## Problem to solve
Repeat the data in full and exactly. Leave the pictures out.

## Data provided
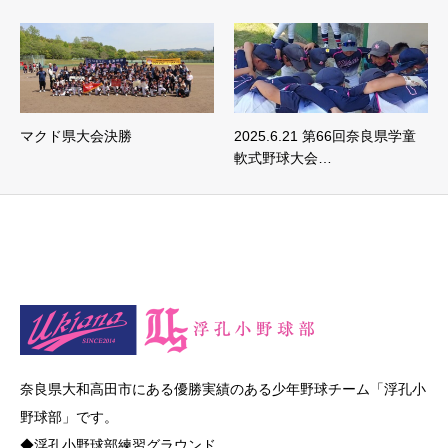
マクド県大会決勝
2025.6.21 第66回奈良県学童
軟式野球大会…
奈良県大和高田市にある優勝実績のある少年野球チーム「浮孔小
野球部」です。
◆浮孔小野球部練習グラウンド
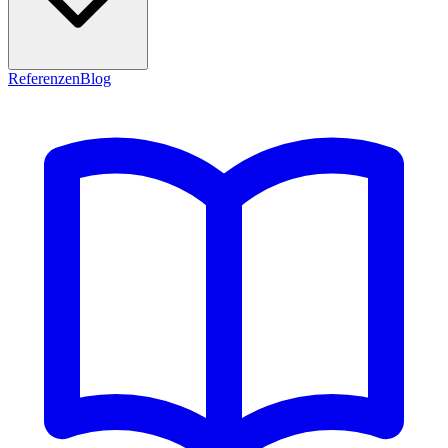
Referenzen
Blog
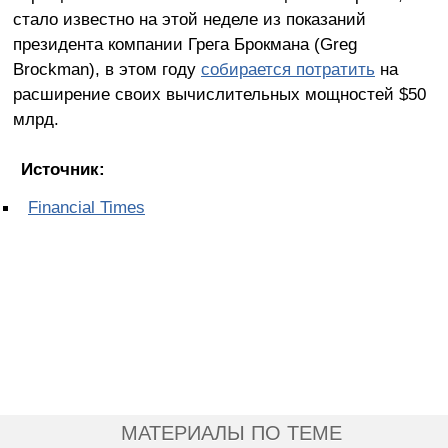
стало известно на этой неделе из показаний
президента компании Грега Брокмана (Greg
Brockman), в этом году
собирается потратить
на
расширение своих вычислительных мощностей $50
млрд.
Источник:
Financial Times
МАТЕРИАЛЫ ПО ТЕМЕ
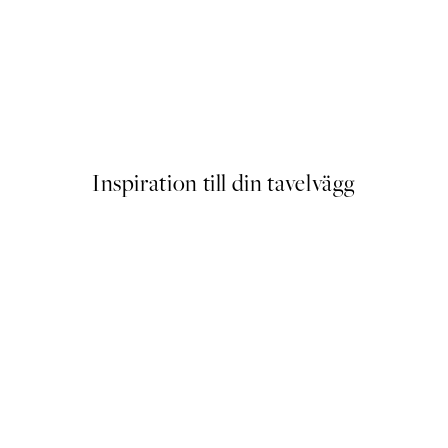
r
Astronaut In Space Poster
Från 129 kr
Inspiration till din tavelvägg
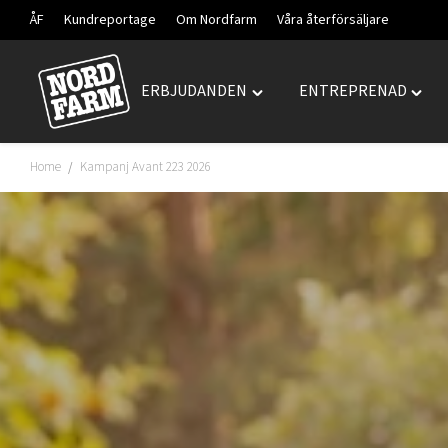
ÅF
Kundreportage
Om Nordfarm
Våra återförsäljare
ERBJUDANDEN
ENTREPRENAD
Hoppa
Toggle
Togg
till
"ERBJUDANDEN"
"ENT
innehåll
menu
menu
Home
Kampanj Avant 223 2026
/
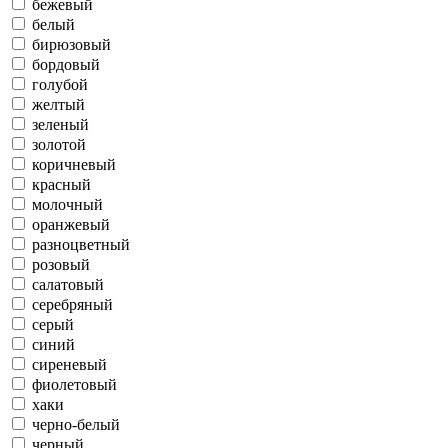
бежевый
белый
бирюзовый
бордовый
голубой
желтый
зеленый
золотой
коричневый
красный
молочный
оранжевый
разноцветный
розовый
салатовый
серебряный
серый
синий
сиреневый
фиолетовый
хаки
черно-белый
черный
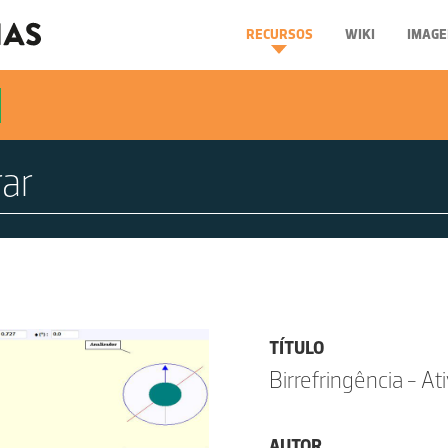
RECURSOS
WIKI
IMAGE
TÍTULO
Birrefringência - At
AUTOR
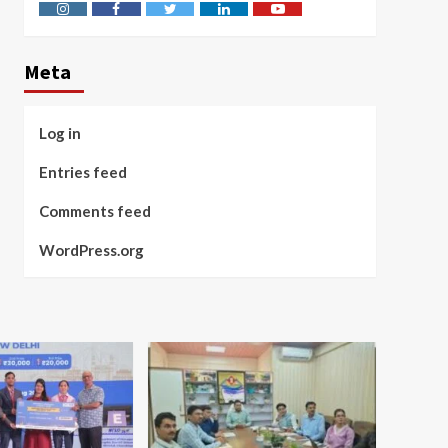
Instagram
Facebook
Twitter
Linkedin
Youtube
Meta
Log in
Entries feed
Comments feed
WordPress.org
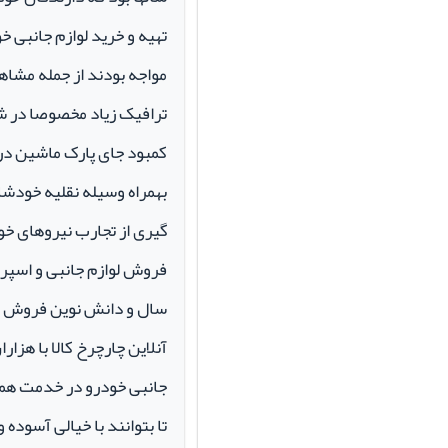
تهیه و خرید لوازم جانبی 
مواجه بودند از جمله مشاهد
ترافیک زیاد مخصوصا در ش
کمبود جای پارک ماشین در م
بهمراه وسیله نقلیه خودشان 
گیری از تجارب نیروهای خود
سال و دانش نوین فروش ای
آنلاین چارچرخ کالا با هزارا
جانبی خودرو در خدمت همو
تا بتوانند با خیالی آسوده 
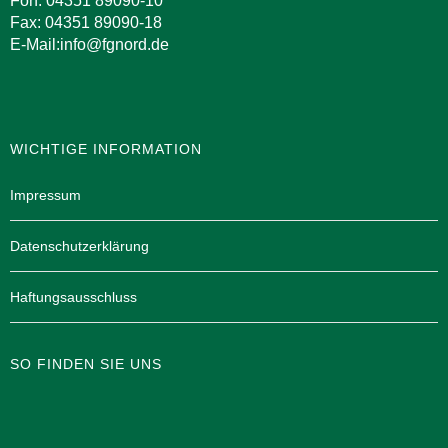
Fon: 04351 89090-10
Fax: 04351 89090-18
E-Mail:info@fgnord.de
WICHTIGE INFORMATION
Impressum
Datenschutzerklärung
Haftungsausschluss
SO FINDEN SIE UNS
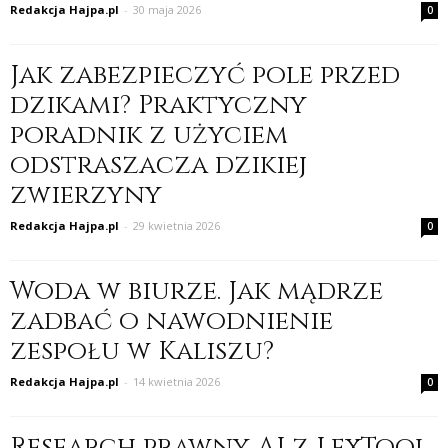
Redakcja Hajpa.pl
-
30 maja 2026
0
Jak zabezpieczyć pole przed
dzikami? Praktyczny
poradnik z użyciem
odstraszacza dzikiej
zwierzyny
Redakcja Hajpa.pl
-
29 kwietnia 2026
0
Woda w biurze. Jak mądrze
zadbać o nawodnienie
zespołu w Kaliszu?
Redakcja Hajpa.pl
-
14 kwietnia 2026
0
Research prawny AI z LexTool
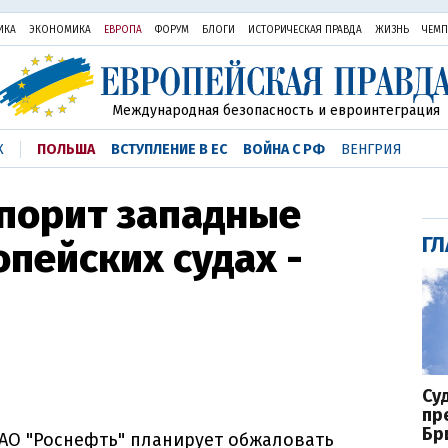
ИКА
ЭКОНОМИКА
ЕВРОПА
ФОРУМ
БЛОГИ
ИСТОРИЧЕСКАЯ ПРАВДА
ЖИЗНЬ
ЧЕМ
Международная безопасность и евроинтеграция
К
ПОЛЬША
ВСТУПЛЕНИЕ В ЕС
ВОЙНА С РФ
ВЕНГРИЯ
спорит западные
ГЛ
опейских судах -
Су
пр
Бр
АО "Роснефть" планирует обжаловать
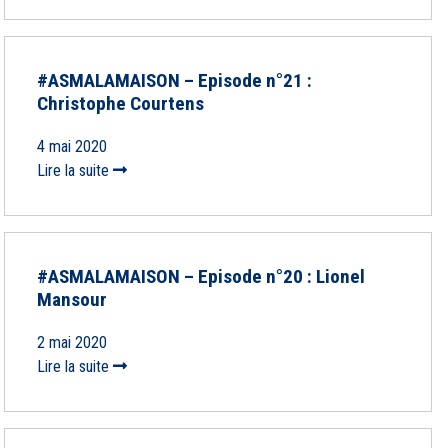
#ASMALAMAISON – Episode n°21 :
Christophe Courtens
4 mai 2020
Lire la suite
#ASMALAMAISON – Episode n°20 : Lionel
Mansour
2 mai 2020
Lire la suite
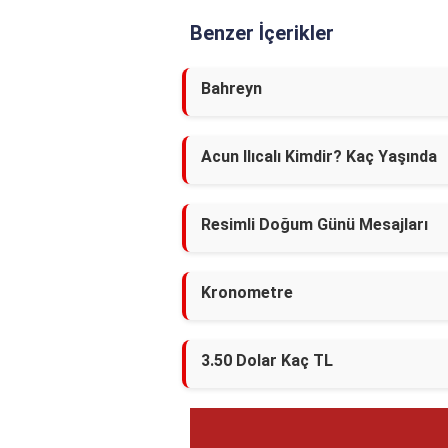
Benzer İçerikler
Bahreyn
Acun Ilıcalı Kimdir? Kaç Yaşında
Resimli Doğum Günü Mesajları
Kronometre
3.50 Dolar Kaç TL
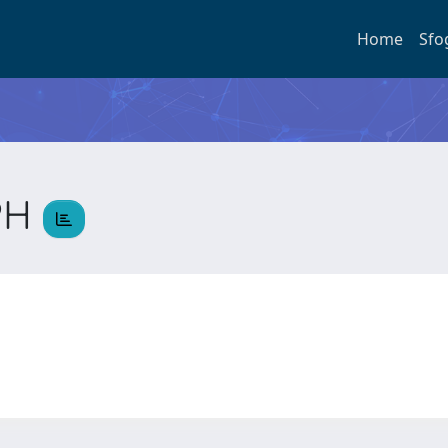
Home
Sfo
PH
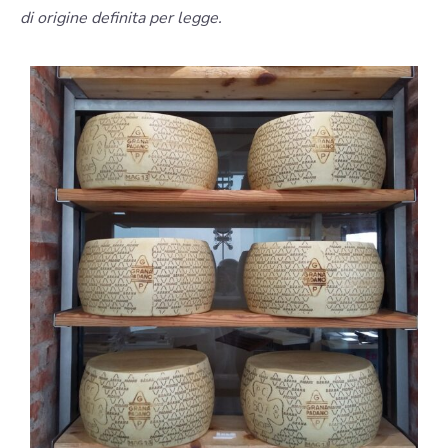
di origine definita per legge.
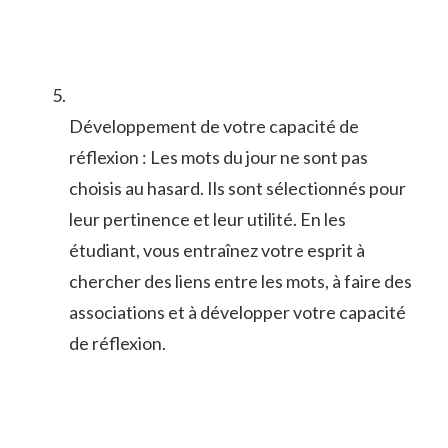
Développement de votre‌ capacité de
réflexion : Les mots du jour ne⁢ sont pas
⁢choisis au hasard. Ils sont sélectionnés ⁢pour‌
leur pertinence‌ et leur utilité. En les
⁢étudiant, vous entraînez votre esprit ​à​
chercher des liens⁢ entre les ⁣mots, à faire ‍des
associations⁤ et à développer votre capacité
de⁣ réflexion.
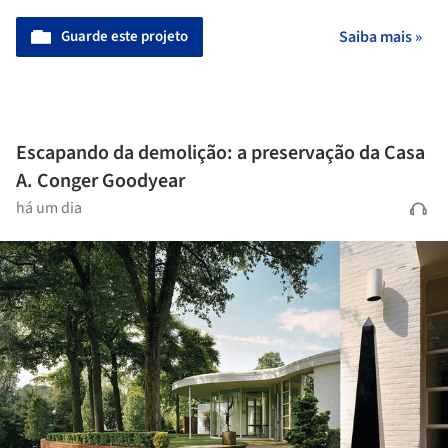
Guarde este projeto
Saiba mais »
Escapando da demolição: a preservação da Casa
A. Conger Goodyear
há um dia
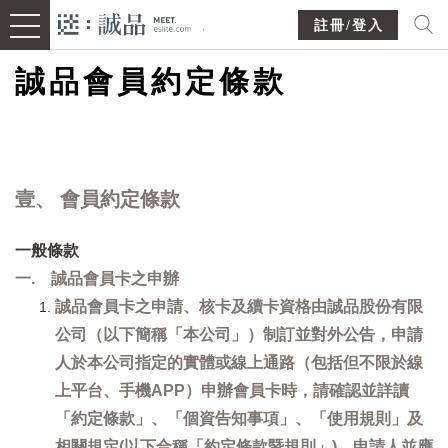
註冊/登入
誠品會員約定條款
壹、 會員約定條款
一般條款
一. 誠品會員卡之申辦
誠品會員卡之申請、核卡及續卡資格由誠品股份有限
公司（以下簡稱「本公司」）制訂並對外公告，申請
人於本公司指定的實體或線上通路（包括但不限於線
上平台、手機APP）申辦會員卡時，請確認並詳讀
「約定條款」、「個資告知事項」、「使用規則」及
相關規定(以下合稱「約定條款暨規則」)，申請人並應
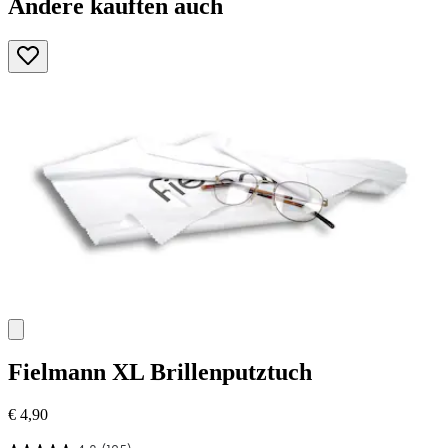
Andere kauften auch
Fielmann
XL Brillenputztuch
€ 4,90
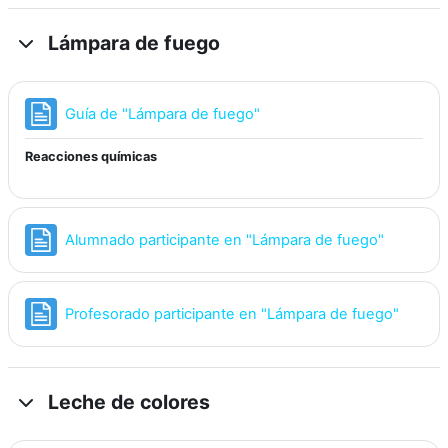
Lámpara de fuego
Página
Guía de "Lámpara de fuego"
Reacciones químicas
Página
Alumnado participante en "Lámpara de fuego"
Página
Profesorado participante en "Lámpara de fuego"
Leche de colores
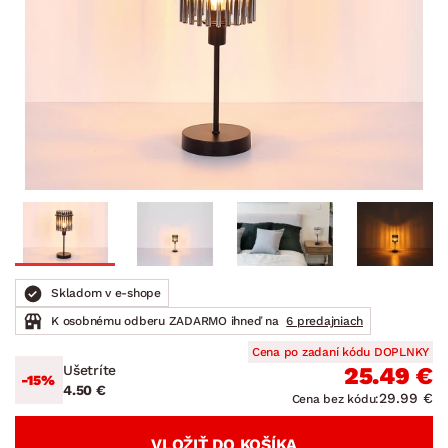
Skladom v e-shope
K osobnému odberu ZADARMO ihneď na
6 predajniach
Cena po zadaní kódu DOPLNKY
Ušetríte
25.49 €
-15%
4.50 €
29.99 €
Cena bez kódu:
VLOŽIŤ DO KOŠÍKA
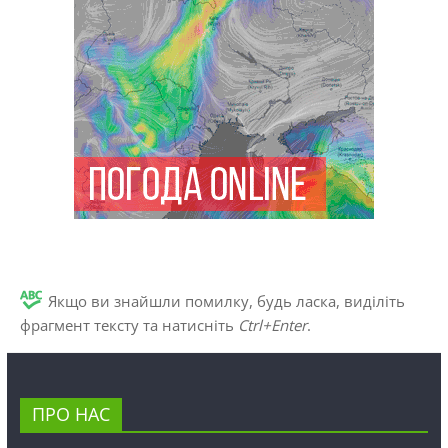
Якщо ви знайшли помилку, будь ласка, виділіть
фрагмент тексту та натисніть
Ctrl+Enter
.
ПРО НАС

## Solution to this exercise
マクド県大会決勝
2025.6.21 第66回奈良県学童
軟式野球大会…
奈良県大和高田市にある優勝実績のある少年野球チーム「浮孔小
野球部」です。
◆浮孔小野球部練習グラウンド
Referenzen
Blog
стало известно на этой неделе из показаний
президента компании Грега Брокмана (Greg
Brockman), в этом году
собирается потратить
на
расширение своих вычислительных мощностей $50
млрд.
Источник:
Financial Times
МАТЕРИАЛЫ ПО ТЕМЕ
r
Astronaut In Space Poster
Från 129 kr
Inspiration till din tavelvägg
ÅF
Kundreportage
Om Nordfarm
Våra återförsäljare
ERBJUDANDEN
ENTREPRENAD
Hoppa
Toggle
Togg
till
"ERBJUDANDEN"
"ENT
innehåll
menu
menu
Home
Kampanj Avant 223 2026
/
бежевый
белый
бирюзовый
бордовый
голубой
желтый
зеленый
золотой
коричневый
красный
молочный
оранжевый
разноцветный
розовый
салатовый
серебряный
серый
синий
сиреневый
фиолетовый
хаки
черно-белый
черный
RECURSOS
WIKI
IMAGE
TÍTULO
Birrefringência - At
AUTOR
Instagram
Facebook
Twitter
Linkedin
Youtube
Meta
Log in
Entries feed
Comments feed
WordPress.org
تهیه و خرید لوازم جانبی 
مواجه بودند از جمله مشاهد
ترافیک زیاد مخصوصا در ش
کمبود جای پارک ماشین در م
بهمراه وسیله نقلیه خودشان 
گیری از تجارب نیروهای خود
سال و دانش نوین فروش ای
آنلاین چارچرخ کالا با هزارا
جانبی خودرو در خدمت همو
تا بتوانند با خیالی آسوده 
Fon: 04351 89090-10
Fax: 04351 89090-18
E-Mail:info@fgnord.de
WICHTIGE INFORMATION
Impressum
Datenschutzerklärung
Haftungsausschluss
SO FINDEN SIE UNS
Redakcja Hajpa.pl
-
30 maja 2026
0
Jak zabezpieczyć pole przed
dzikami? Praktyczny
poradnik z użyciem
odstraszacza dzikiej
zwierzyny
Redakcja Hajpa.pl
-
29 kwietnia 2026
0
Woda w biurze. Jak mądrze
zadbać o nawodnienie
zespołu w Kaliszu?
Redakcja Hajpa.pl
-
14 kwietnia 2026
0
Research prawny AI z LexTool
ИКА
ЭКОНОМИКА
ЕВРОПА
ФОРУМ
БЛОГИ
ИСТОРИЧЕСКАЯ ПРАВДА
ЖИЗНЬ
ЧЕМ
Международная безопасность и евроинтеграция
К
ПОЛЬША
ВСТУПЛЕНИЕ В ЕС
ВОЙНА С РФ
ВЕНГРИЯ
спорит западные
ГЛ
опейских судах -
Су
пр
Бр
АО "Роснефть" планирует обжаловать
#ASMALAMAISON – Episode n°21 :
Christophe Courtens
4 mai 2020
Lire la suite
#ASMALAMAISON – Episode n°20 : Lionel
Mansour
2 mai 2020
Lire la suite
Benzer İçerikler
Bahreyn
Acun Ilıcalı Kimdir? Kaç Yaşında
Resimli Doğum Günü Mesajları
Kronometre
3.50 Dolar Kaç TL
Home
Sfo
PH
di origine definita per legge.
Développement de votre‌ capacité de
réflexion : Les mots du jour ne⁢ sont pas
⁢choisis au hasard. Ils sont sélectionnés ⁢pour‌
leur pertinence‌ et leur utilité. En les
⁢étudiant, vous entraînez votre esprit ​à​
chercher des liens⁢ entre les ⁣mots, à faire ‍des
associations⁤ et à développer votre capacité
de⁣ réflexion.
Guarde este projeto
Saiba mais »
Escapando da demolição: a preservação da Casa
A. Conger Goodyear
há um dia
註冊/登入
誠品會員約定條款
壹、 會員約定條款
一般條款
一. 誠品會員卡之申辦
誠品會員卡之申請、核卡及續卡資格由誠品股份有限
公司（以下簡稱「本公司」）制訂並對外公告，申請
人於本公司指定的實體或線上通路（包括但不限於線
上平台、手機APP）申辦會員卡時，請確認並詳讀
「約定條款」、「個資告知事項」、「使用規則」及
相關規定(以下合稱「約定條款暨規則」)，申請人並應
Andere kauften auch
Fielmann
XL Brillenputztuch
€ 4,90
Lámpara de fuego
Página
Guía de "Lámpara de fuego"
Reacciones químicas
Página
Alumnado participante en "Lámpara de fuego"
Página
Profesorado participante en "Lámpara de fuego"
Leche de colores
Skladom v e-shope
K osobnému odberu ZADARMO ihneď na
6 predajniach
Cena po zadaní kódu DOPLNKY
Ušetríte
25.49 €
-15%
4.50 €
29.99 €
Cena bez kódu:
VLOŽIŤ DO KOŠÍKA
Якщо ви знайшли помилку, будь ласка, виділіть
фрагмент тексту та натисніть
Ctrl+Enter
.
ПРО НАС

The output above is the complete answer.